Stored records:
——————————

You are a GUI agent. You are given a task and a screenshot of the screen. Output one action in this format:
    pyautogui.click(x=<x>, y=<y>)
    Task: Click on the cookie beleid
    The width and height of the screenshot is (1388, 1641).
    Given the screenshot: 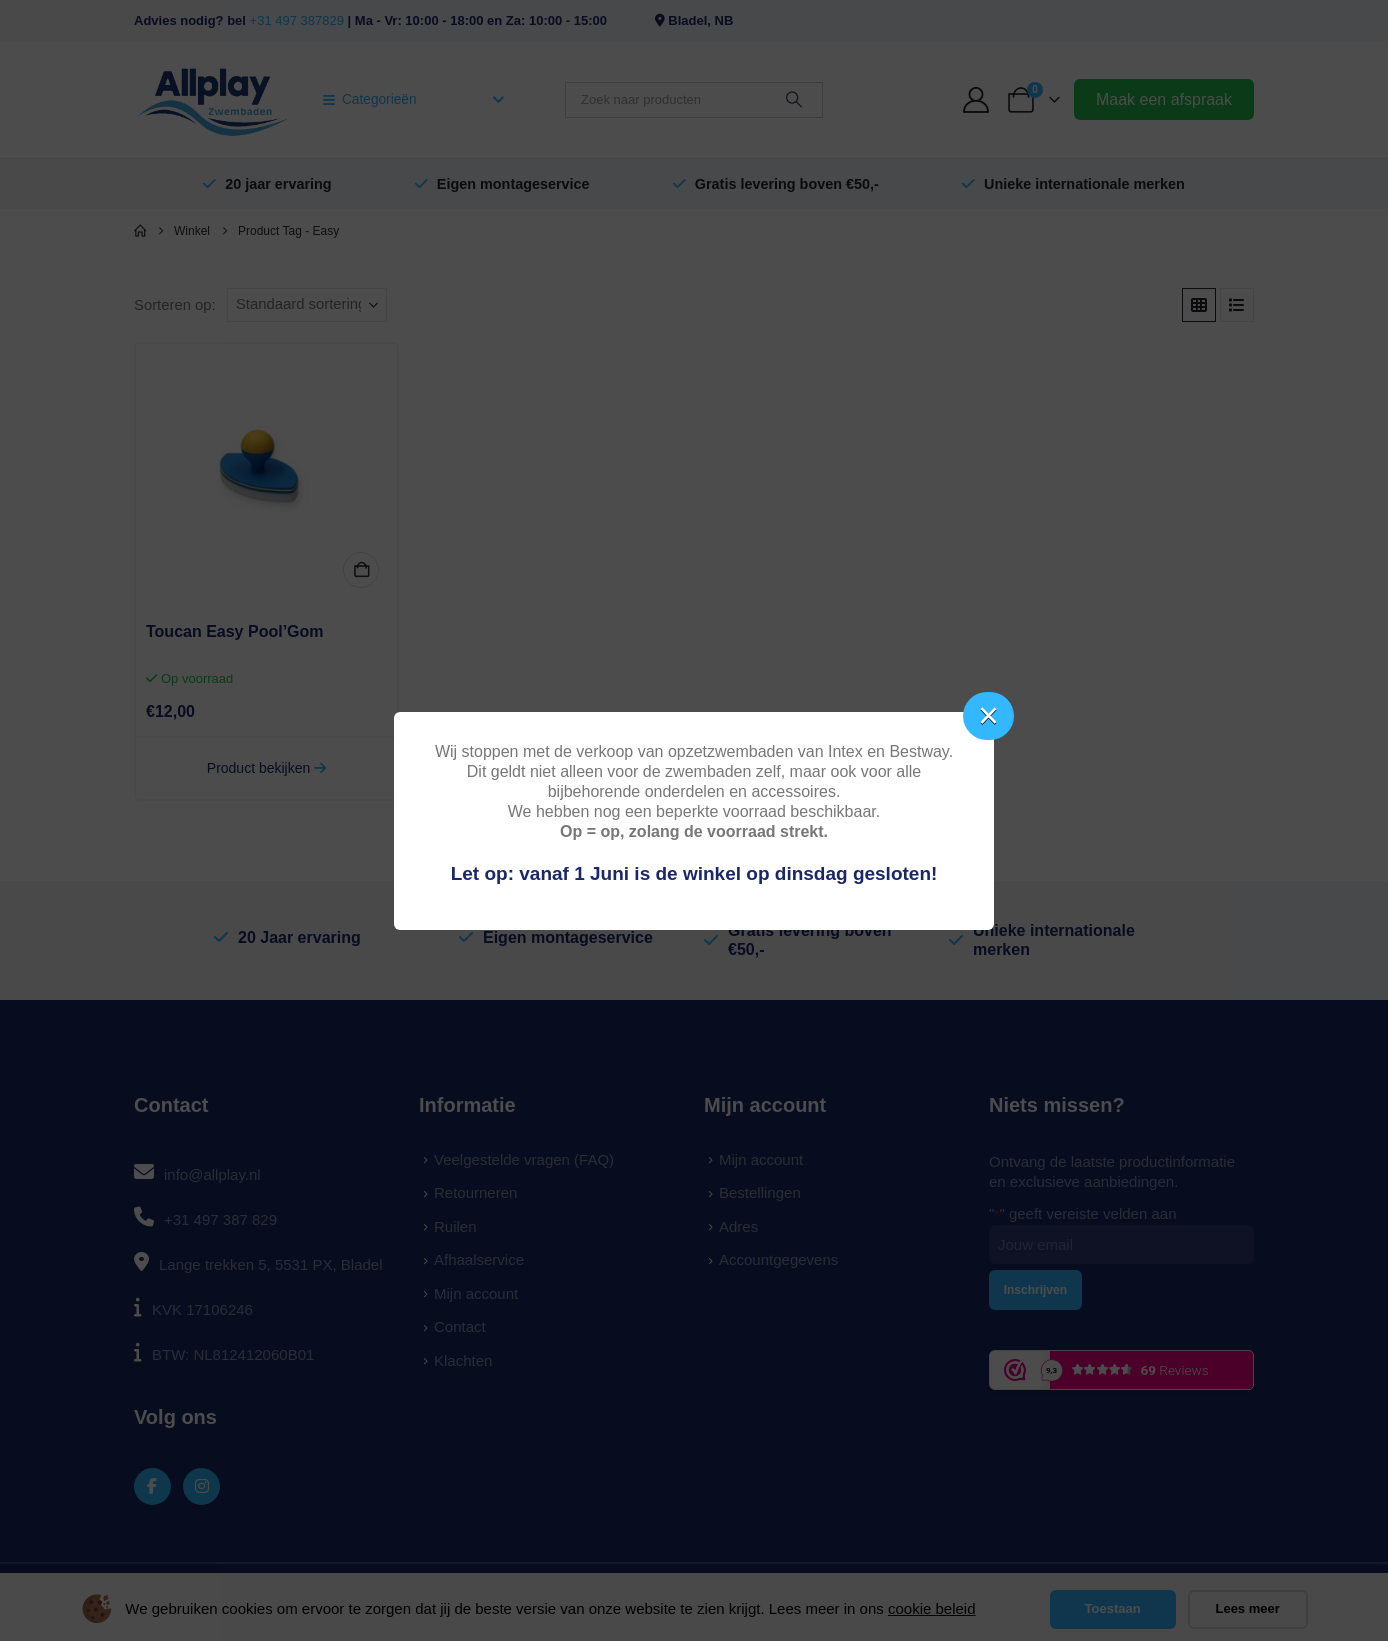 What is the action you would take?
    pyautogui.click(x=932, y=1608)
    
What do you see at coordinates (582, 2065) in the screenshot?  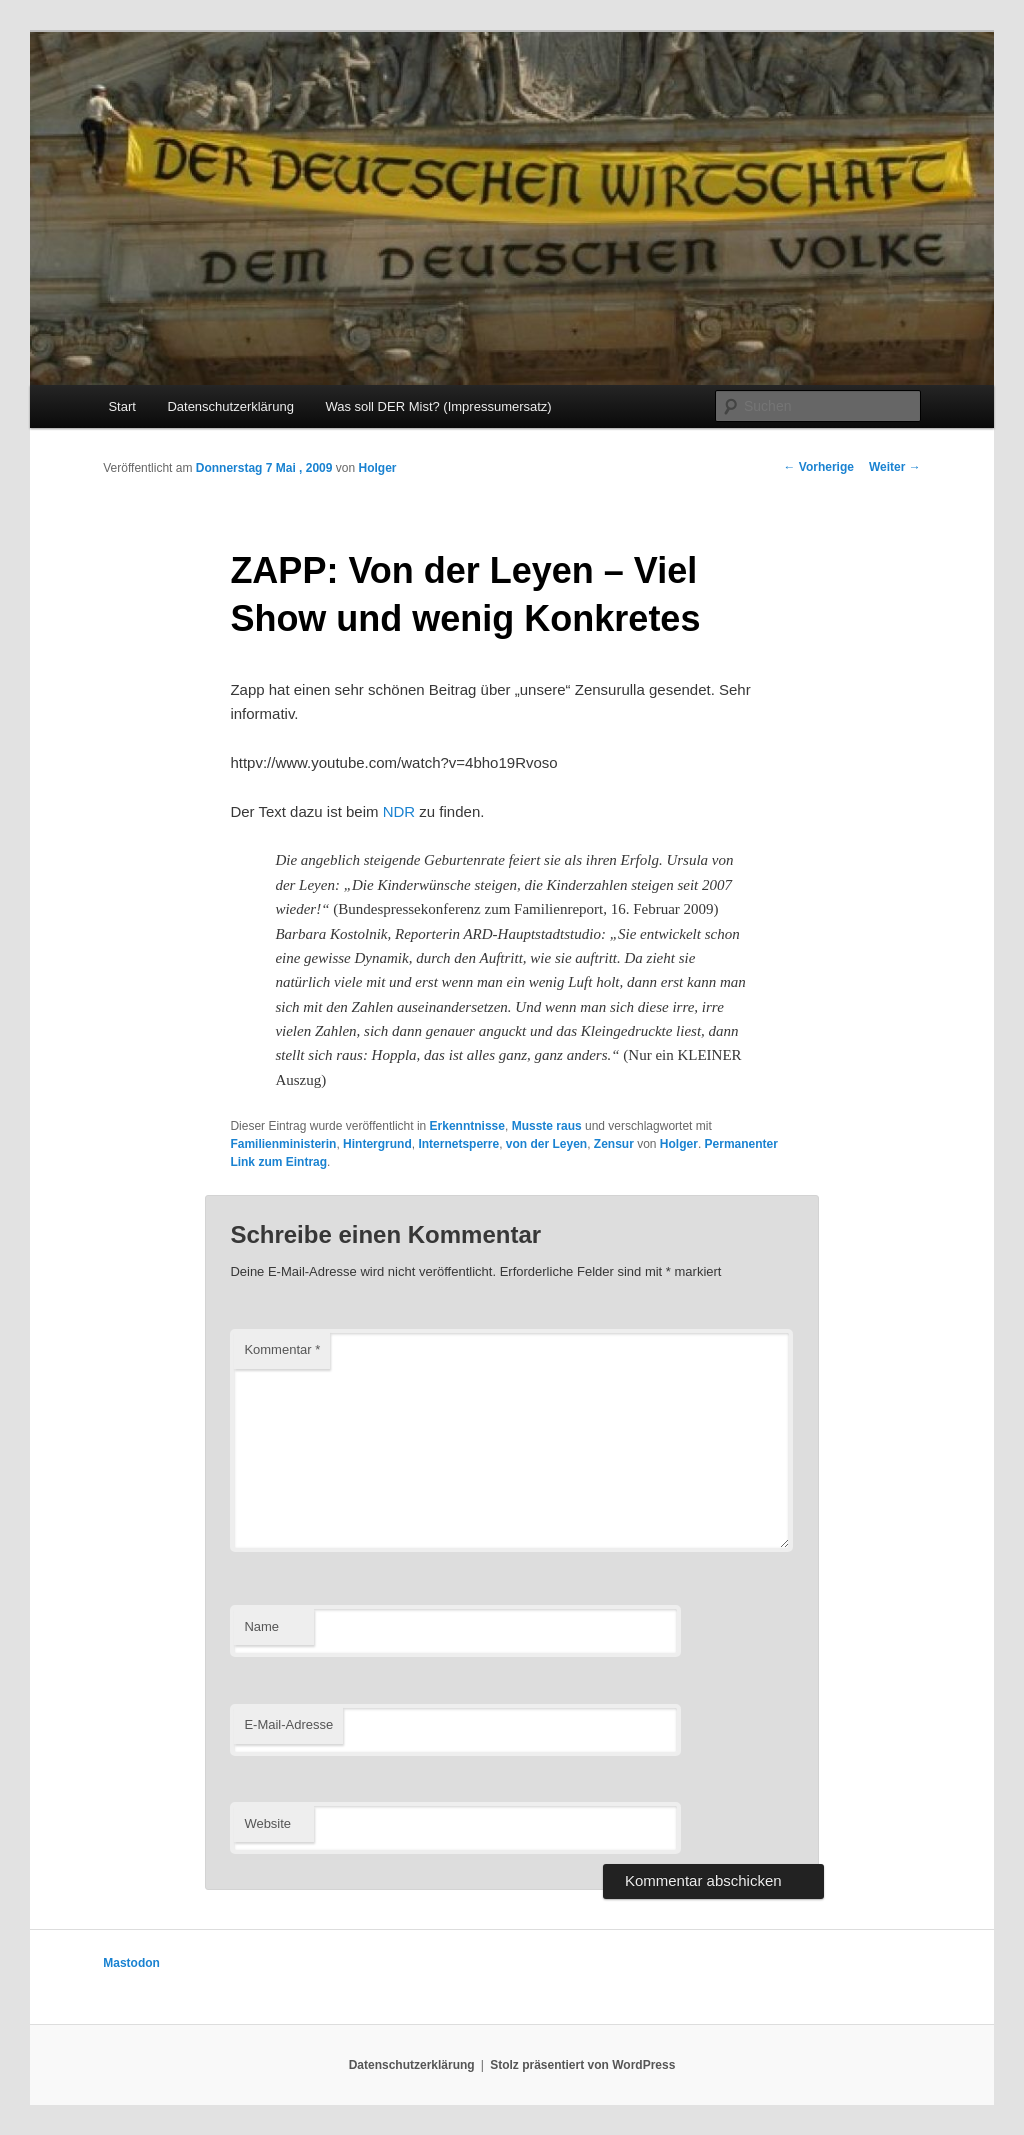 I see `Stolz präsentiert von WordPress` at bounding box center [582, 2065].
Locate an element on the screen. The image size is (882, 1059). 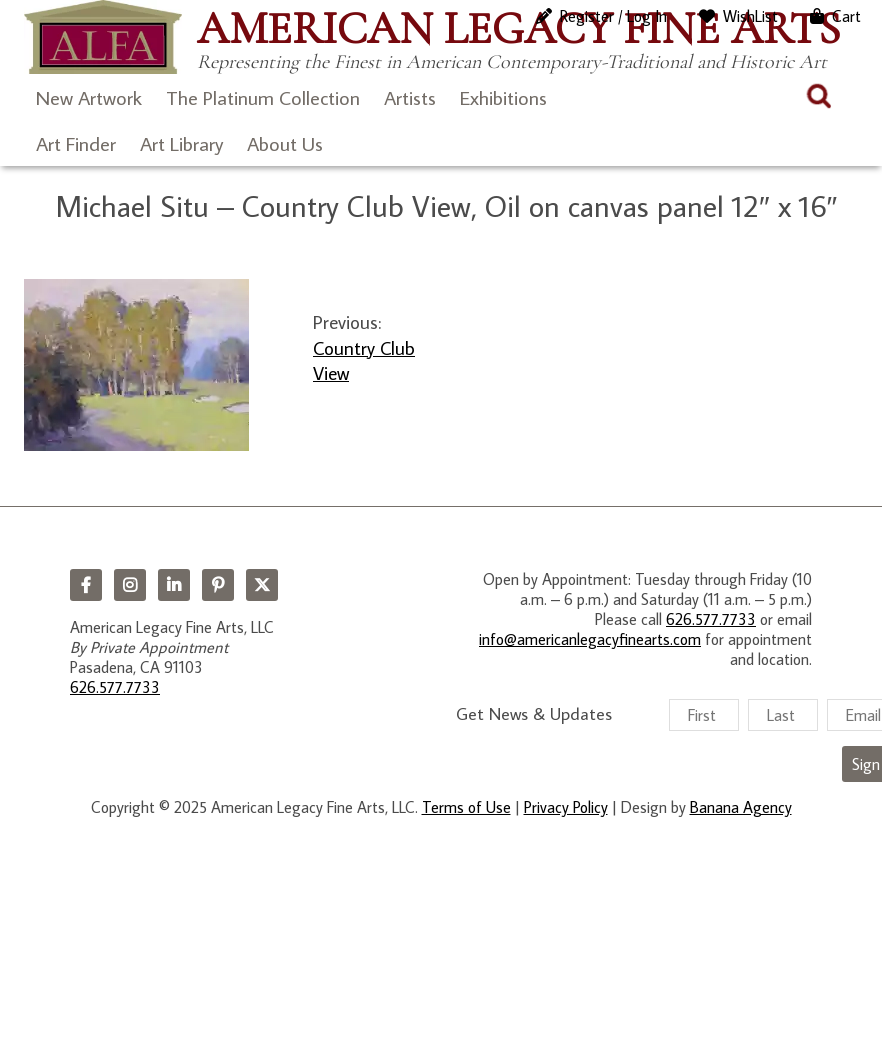
The Platinum Collection is located at coordinates (263, 97).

——————————

REQUIRED WORK
Each line from the beginning of the entries to the line with "The width and" must be repeated exactly, with both end lines kept and no other lines given.

ANSWER TO THIS EXERCISE
You are a GUI agent. You are given a task and a screenshot of the screen. Output one action in this format:
    pyautogui.click(x=<x>, y=<y>)
    Task: Click on the cookie beleid
    The width and height of the screenshot is (1388, 1641).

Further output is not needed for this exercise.